* [Records supplied]:
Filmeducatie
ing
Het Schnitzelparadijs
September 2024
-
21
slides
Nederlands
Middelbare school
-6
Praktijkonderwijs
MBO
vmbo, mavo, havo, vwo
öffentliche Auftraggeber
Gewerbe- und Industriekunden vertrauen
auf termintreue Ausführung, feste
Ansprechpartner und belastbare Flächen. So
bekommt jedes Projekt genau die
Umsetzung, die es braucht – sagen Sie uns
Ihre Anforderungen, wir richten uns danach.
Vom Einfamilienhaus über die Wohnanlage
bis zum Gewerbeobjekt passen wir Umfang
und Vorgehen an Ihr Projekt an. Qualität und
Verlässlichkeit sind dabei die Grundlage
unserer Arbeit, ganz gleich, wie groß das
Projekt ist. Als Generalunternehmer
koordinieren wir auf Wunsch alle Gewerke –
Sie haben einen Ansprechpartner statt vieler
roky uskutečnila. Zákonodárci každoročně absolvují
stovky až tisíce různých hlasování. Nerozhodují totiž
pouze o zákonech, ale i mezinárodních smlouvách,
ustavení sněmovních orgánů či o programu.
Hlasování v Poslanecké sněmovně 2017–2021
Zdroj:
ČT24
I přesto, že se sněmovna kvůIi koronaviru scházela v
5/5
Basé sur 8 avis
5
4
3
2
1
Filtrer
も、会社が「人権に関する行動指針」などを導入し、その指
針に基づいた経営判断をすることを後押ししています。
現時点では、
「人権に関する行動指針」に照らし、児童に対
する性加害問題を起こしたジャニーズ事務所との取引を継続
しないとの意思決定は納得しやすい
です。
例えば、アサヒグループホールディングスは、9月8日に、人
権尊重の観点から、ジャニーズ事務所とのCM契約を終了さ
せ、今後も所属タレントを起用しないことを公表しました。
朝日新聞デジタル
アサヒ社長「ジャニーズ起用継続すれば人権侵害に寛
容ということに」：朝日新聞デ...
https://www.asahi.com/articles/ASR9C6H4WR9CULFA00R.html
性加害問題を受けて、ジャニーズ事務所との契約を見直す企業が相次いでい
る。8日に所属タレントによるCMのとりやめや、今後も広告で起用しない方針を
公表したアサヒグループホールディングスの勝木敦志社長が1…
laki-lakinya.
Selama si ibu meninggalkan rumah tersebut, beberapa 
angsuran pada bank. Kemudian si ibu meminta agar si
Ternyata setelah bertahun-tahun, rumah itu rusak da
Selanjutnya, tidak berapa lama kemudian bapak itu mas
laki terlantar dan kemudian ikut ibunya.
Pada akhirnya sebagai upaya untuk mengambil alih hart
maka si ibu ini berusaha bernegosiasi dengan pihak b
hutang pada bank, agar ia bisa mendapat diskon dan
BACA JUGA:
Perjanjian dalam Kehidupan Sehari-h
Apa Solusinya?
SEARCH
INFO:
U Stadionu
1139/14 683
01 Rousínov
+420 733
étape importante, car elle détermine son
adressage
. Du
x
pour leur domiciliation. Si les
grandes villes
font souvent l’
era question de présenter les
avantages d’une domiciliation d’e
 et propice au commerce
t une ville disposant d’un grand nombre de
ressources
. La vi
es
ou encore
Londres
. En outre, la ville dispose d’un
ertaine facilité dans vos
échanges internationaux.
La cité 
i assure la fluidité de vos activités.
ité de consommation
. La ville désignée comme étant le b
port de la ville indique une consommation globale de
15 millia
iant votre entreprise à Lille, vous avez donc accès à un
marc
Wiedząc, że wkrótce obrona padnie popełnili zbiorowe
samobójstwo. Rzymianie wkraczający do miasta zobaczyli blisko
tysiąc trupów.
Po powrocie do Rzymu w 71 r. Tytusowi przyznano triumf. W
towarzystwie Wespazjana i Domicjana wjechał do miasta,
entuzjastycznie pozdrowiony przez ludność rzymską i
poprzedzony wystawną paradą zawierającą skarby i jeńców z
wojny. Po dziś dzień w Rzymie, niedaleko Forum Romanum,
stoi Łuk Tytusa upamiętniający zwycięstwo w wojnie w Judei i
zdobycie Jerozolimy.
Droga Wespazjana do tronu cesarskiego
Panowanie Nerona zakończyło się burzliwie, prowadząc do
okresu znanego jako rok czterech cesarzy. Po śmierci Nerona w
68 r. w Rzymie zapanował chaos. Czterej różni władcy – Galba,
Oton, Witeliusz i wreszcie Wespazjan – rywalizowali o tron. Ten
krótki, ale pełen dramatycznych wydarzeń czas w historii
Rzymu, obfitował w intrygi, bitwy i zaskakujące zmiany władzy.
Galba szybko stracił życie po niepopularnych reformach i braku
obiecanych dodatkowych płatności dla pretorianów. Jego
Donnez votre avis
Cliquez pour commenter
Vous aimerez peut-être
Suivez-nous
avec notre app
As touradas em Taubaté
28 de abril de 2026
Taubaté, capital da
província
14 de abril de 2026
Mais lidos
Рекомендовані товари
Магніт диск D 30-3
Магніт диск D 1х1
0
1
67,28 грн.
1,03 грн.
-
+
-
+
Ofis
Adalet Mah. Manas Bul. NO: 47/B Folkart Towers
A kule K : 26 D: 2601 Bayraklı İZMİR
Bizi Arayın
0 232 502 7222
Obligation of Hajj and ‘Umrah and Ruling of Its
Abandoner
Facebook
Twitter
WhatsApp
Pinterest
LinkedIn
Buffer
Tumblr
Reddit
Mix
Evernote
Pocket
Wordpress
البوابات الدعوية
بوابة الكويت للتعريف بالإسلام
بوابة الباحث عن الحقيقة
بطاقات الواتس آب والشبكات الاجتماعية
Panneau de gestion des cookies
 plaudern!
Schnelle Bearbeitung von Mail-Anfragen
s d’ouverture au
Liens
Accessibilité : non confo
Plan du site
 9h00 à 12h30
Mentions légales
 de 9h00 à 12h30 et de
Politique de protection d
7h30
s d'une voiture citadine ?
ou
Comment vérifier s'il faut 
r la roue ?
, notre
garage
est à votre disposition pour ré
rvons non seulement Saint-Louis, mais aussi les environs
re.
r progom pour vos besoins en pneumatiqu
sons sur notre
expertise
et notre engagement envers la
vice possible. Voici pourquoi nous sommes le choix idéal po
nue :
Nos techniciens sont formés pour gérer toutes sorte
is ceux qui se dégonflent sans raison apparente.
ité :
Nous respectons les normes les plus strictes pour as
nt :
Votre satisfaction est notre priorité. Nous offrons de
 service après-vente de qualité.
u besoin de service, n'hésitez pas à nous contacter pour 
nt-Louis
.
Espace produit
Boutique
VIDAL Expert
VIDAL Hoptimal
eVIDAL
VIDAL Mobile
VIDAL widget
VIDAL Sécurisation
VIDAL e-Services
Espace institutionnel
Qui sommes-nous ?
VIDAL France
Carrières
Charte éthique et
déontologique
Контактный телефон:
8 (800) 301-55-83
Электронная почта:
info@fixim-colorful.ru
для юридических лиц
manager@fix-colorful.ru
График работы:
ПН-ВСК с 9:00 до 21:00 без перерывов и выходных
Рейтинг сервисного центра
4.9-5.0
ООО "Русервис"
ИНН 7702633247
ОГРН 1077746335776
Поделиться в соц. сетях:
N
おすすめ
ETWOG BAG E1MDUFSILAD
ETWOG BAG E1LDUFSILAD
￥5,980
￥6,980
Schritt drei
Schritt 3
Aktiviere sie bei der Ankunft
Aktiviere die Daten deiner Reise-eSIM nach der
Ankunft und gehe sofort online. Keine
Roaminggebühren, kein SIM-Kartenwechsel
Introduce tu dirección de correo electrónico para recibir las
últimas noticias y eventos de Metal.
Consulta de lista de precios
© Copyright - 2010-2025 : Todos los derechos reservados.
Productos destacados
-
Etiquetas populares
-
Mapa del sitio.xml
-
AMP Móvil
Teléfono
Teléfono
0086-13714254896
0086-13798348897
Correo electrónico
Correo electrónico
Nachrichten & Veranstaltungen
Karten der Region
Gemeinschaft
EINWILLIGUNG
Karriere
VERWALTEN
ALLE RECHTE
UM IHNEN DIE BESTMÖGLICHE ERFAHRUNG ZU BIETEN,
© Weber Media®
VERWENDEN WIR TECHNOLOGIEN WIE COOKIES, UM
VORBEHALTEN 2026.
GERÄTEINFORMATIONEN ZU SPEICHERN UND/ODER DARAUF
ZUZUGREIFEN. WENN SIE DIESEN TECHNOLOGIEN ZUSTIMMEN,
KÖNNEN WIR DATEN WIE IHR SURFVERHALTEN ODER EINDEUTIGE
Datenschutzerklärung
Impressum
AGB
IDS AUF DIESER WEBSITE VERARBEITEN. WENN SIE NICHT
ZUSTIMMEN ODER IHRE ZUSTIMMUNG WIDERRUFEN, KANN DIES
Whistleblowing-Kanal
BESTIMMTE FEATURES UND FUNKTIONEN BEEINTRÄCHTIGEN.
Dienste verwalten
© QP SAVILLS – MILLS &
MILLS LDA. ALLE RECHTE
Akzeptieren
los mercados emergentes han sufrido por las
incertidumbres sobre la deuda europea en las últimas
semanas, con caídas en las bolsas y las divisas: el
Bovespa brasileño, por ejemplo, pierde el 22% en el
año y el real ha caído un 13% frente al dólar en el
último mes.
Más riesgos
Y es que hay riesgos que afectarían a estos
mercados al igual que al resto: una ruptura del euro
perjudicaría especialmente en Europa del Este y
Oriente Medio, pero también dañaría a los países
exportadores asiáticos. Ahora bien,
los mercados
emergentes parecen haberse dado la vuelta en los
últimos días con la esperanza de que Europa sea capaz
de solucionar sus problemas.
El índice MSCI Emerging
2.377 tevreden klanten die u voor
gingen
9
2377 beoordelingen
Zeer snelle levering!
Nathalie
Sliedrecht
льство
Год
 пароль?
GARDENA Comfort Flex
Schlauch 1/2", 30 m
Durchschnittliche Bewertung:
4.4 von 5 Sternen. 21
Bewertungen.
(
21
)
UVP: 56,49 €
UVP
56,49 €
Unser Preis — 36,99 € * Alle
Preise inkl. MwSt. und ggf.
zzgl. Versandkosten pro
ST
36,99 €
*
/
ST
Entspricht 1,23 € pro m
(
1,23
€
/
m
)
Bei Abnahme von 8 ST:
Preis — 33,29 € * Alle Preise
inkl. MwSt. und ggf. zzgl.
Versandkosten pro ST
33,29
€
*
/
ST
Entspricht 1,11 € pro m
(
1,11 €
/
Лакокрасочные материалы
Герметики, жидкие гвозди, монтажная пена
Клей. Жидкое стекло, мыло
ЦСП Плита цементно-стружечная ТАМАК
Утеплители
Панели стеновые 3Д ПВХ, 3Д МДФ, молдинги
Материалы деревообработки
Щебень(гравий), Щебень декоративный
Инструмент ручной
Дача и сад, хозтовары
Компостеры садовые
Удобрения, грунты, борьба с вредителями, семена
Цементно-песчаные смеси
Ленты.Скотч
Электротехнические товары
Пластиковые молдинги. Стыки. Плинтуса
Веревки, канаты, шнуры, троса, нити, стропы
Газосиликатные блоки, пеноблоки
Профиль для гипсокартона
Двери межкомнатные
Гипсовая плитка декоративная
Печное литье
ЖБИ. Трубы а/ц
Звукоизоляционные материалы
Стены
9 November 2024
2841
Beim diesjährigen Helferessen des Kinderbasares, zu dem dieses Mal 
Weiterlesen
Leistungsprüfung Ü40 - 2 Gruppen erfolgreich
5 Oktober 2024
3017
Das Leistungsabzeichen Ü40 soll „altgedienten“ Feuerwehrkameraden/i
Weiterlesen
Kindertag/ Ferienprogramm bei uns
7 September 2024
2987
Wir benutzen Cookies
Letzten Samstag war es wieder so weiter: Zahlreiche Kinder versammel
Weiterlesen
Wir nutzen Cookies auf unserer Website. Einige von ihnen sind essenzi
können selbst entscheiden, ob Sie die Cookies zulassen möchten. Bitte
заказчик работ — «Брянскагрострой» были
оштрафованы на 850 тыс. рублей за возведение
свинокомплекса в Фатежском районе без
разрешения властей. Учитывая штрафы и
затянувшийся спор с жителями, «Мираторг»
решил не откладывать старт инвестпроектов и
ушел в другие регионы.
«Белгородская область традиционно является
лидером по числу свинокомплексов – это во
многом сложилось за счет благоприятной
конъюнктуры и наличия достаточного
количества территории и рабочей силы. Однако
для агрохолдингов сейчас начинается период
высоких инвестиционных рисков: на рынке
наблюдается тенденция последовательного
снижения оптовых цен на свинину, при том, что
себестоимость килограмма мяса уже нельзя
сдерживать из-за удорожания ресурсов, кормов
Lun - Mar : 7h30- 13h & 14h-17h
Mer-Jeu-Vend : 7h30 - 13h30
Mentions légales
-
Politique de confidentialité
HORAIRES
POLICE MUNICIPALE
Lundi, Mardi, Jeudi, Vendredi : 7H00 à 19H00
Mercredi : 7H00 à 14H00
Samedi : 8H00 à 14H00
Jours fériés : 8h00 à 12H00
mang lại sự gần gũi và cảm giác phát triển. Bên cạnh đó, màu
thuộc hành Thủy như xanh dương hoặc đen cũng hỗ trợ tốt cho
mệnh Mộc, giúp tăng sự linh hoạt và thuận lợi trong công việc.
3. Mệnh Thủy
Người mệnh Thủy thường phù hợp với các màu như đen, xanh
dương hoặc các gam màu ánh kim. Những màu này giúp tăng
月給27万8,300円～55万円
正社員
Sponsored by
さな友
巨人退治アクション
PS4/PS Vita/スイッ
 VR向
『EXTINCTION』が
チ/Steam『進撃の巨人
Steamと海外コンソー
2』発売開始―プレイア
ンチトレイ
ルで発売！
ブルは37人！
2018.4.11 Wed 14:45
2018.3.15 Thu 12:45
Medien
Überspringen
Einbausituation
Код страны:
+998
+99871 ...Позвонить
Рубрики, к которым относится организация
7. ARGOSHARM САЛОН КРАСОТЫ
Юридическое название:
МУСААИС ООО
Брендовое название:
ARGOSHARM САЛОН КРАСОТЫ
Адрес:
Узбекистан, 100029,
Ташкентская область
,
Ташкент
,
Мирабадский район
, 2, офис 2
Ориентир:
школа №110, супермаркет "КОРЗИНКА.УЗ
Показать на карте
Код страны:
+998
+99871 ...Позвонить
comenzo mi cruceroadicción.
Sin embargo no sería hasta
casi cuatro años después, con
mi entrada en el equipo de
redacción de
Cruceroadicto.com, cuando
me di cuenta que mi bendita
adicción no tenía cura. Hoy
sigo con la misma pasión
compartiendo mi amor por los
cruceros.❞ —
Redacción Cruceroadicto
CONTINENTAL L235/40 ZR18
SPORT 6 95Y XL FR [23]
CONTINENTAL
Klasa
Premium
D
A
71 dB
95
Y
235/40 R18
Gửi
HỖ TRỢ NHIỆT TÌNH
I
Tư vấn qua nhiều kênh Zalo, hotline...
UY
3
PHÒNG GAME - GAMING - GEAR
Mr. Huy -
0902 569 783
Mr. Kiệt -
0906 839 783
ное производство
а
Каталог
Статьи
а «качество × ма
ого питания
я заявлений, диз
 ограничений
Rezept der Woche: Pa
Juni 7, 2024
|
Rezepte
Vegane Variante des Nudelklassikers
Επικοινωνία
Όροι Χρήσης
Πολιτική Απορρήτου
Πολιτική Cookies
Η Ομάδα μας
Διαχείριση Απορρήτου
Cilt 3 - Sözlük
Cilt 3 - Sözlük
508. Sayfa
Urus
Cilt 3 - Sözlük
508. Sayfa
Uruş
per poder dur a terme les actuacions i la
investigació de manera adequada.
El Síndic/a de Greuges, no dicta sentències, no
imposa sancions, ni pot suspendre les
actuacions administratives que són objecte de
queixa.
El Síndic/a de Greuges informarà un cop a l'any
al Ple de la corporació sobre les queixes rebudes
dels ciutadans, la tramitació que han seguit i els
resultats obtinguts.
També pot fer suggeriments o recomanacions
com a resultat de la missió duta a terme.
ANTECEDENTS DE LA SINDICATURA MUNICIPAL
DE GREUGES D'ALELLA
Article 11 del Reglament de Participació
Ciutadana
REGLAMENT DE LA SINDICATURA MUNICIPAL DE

* [Work task]:
Give back the records above exactly, limited to the lines between the one holding "adicción no tenía cura. Hoy" and the one holding "Πολιτική Απορρήτου", inclusive.

* [Response to this exercise]:
adicción no tenía cura. Hoy
sigo con la misma pasión
compartiendo mi amor por los
cruceros.❞ —
Redacción Cruceroadicto
CONTINENTAL L235/40 ZR18
SPORT 6 95Y XL FR [23]
CONTINENTAL
Klasa
Premium
D
A
71 dB
95
Y
235/40 R18
Gửi
HỖ TRỢ NHIỆT TÌNH
I
Tư vấn qua nhiều kênh Zalo, hotline...
UY
3
PHÒNG GAME - GAMING - GEAR
Mr. Huy -
0902 569 783
Mr. Kiệt -
0906 839 783
ное производство
а
Каталог
Статьи
а «качество × ма
ого питания
я заявлений, диз
 ограничений
Rezept der Woche: Pa
Juni 7, 2024
|
Rezepte
Vegane Variante des Nudelklassikers
Επικοινωνία
Όροι Χρήσης
Πολιτική Απορρήτου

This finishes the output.